Nous pouvons craindre aujourd’hui une nouvelle internationalisation du conflit. Les rebelles accusent en effet le gouvernement congolais de s'appuyer sur des militaires angolais. C’est ainsi que les guerres de 1996-1997 et de 1998-2003, impliquant tous les pays de la région ont commencé dans les deux provinces du Kivu, la dernière ayant fait au moins 300.000 morts directs et plus de trois millions de victimes indirectes (violences, famine, maladies).
Il aura fallu des semaines au Rwanda pour que l’on se rende compte qu’un génocide y avait été commis. Alors, on ne peut que s’inquiéter de voir autant de disparus. Où sont-ils ? Qui fuient-ils ? Combien sont déjà morts ? Personne ne sait vraiment.
Bernard Kouchner, a annoncé un massacre sans précédent en Afrique, et a estimé que la Monuc devait faire preuve de plus de fermeté face aux groupes armés sur le terrain. L'ONG Oxfam prône en premier lieu le renforcement militaire pour assurer la sécurité des populations.

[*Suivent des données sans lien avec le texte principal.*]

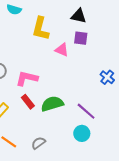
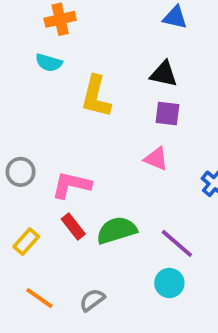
pink triangle: (62, 50) -> (156, 159), moved

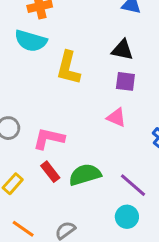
cyan semicircle: (49, 63) -> (31, 41), size x1.5

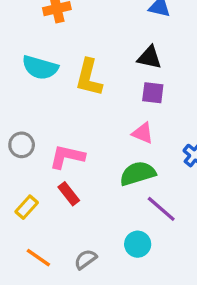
cyan semicircle: (31, 41) -> (40, 68), moved
green semicircle: (85, 175) -> (138, 173), moved
cyan circle: (127, 217) -> (138, 244), moved

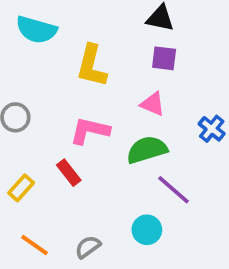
yellow L-shape: (89, 78) -> (92, 66), moved
pink L-shape: (67, 157) -> (90, 131), moved

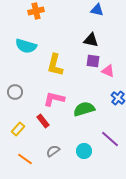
pink triangle: (153, 104) -> (108, 71), moved
purple line: (174, 190) -> (110, 139), moved
gray semicircle: (88, 247) -> (53, 151), moved

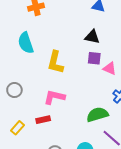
cyan semicircle: (26, 46) -> (26, 43), turned 55
green semicircle: (84, 109) -> (97, 115), moved
red rectangle: (43, 121) -> (43, 120), turned -64

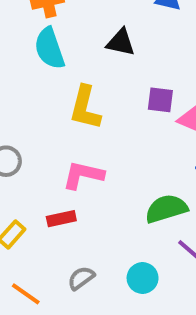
black triangle: (92, 37) -> (121, 42), moved
cyan semicircle: (26, 43) -> (49, 48), moved

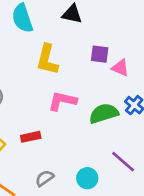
pink L-shape: (83, 175) -> (62, 101), moved
green semicircle: (166, 209) -> (104, 113), moved

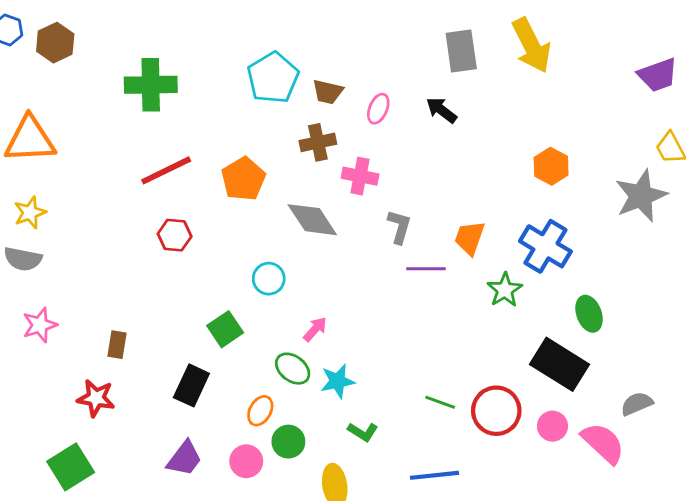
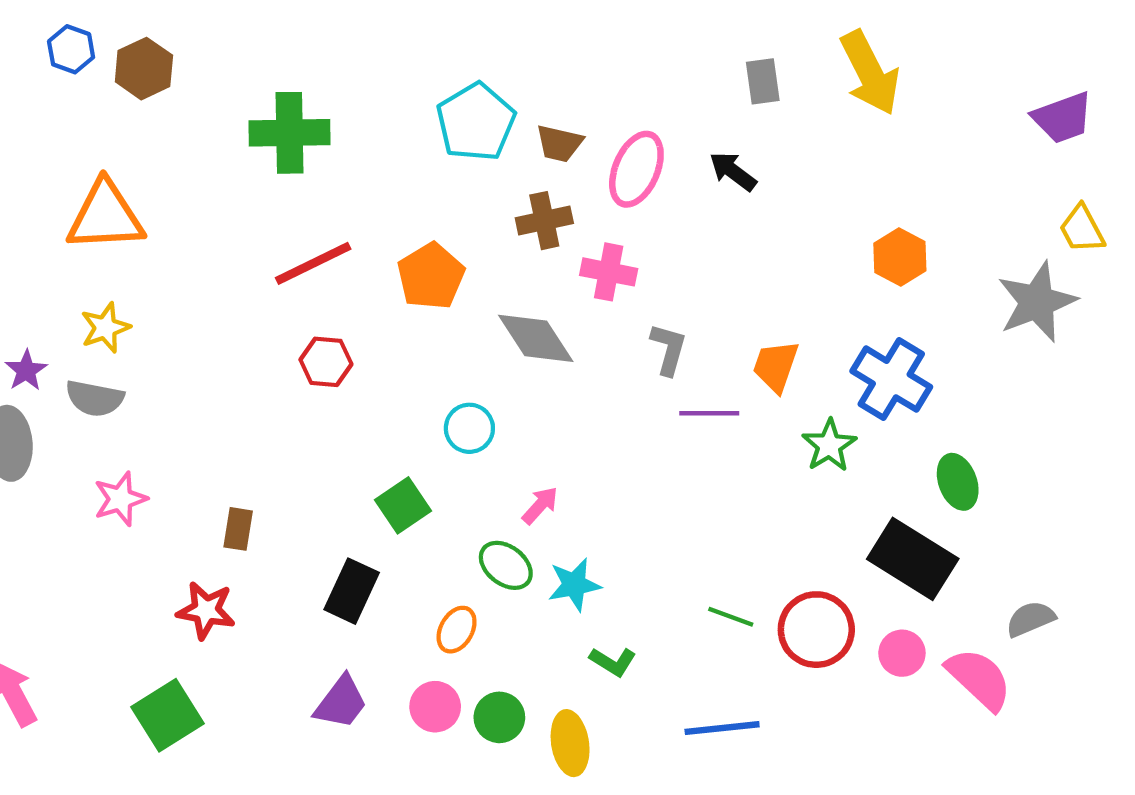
gray rectangle: (461, 51) -> (763, 81), size x0.7
pink ellipse: (378, 109) -> (636, 169), size x1.6
green circle: (288, 442) -> (499, 717), moved

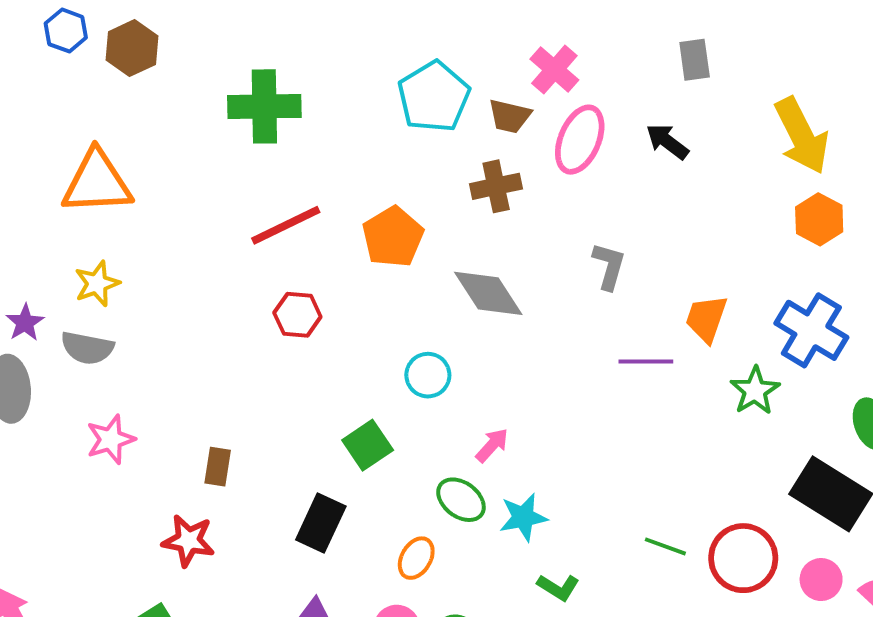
yellow arrow: (870, 73) -> (802, 136), moved
pink cross: (609, 272) -> (554, 69), moved, turned 30
gray L-shape: (669, 349) -> (609, 266), moved

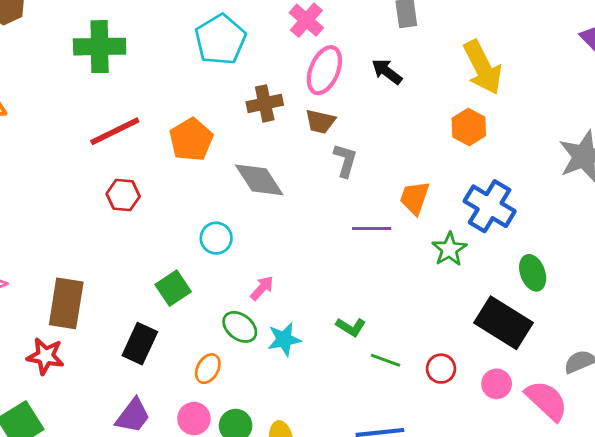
brown trapezoid: (510, 116) -> (320, 122), moved
orange hexagon: (819, 219) -> (469, 127), moved
brown rectangle: (218, 467) -> (66, 303), size x1.8
red circle: (743, 558) -> (441, 369), size x0.6
green L-shape: (558, 587) -> (351, 327), moved

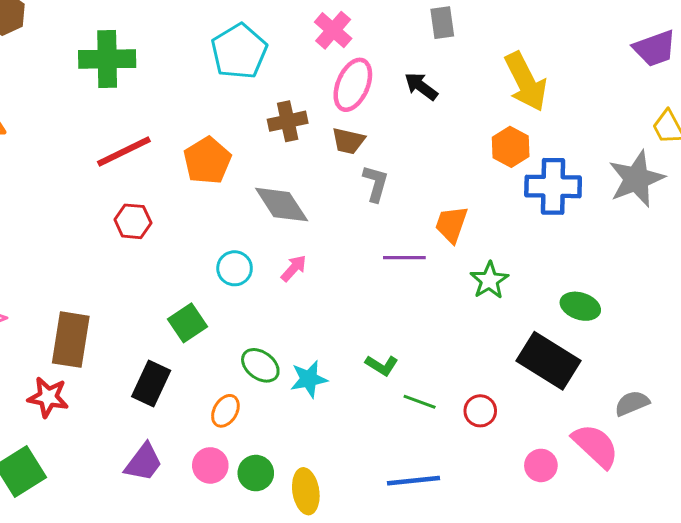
blue cross: (490, 206) -> (553, 186), moved, turned -30
green ellipse: (533, 273) -> (580, 306), turned -52
pink arrow: (262, 288) -> (294, 268), moved
pink circle: (497, 384) -> (541, 465), moved

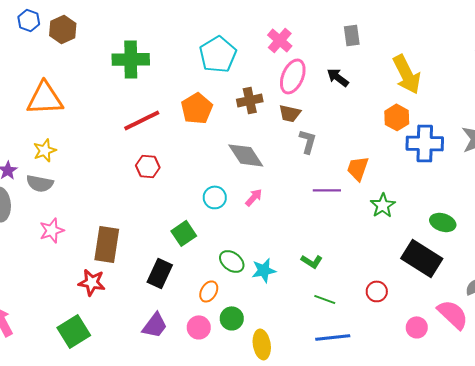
orange pentagon: (207, 161) -> (197, 108), moved
green line: (420, 402) -> (325, 299), moved
green circle: (256, 473) -> (232, 318), moved

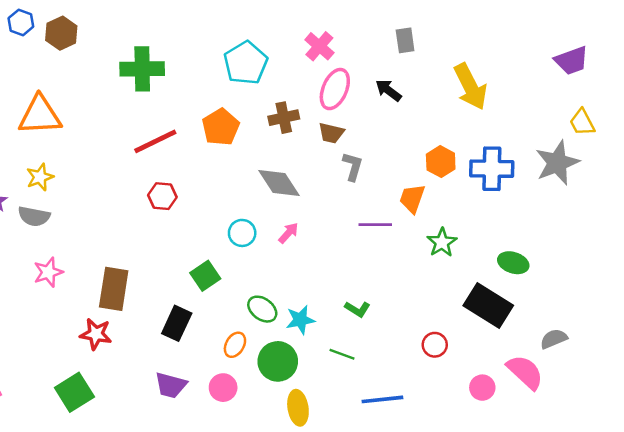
orange hexagon: (397, 117) -> (441, 162), moved
green line: (325, 299) -> (342, 354), moved
green circle: (232, 318) -> (278, 361), moved, size x1.4
purple trapezoid: (155, 325) -> (171, 385), turned 68

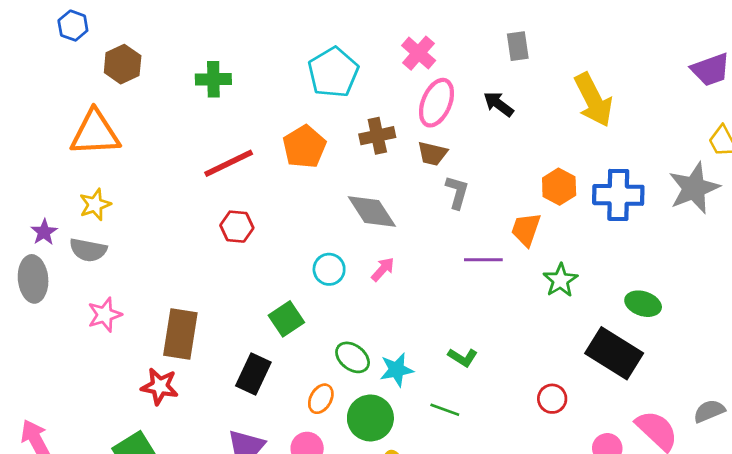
brown hexagon: (61, 33) -> (123, 64), moved
green cross: (142, 69) -> (213, 79), size x0.7
gray semicircle: (554, 339) -> (709, 411), moved

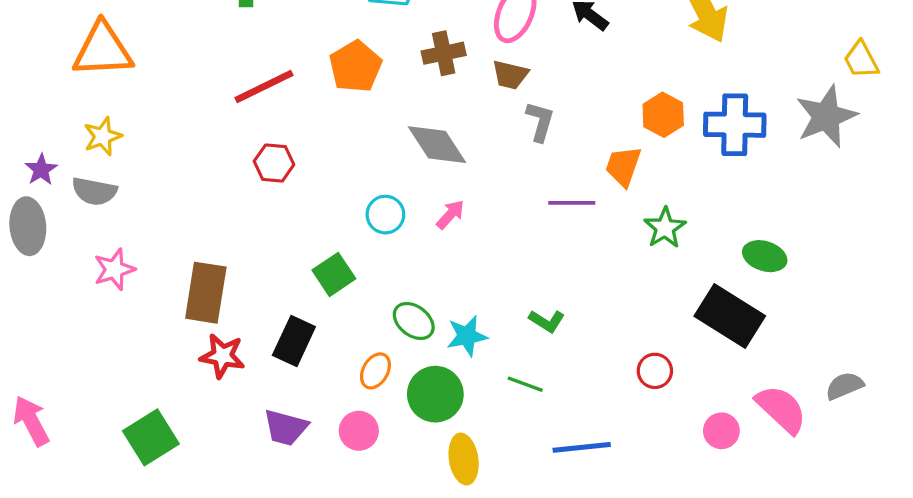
red star: (160, 386) -> (222, 356), moved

Mais au sommet de Nairobi qui s’est tenu hier aucune mesure de rétorsion véritable et de pression n'a été prise concernant les acteurs en présence.
Le conflit dans le Nord-Kivu menace désormais l'Afrique des Grands Lacs d'un nouveau désastre humanitaire. C'est l'avertissement lancé par le secrétaire général de l'ONU ce vendredi 7 novembre 2008, à Nairobi,
Nous demandons donc au Parti Socialiste de s’emparer de cette question au congrès de Reims, de prendre position et que nos parlementaires la portent à l’Assemblée Nationale.
Car après les génocides de la fin du siècle dernier, nous ne pourrons tolérer une telle situation de silence et d’indifférence, une nouvelle fois.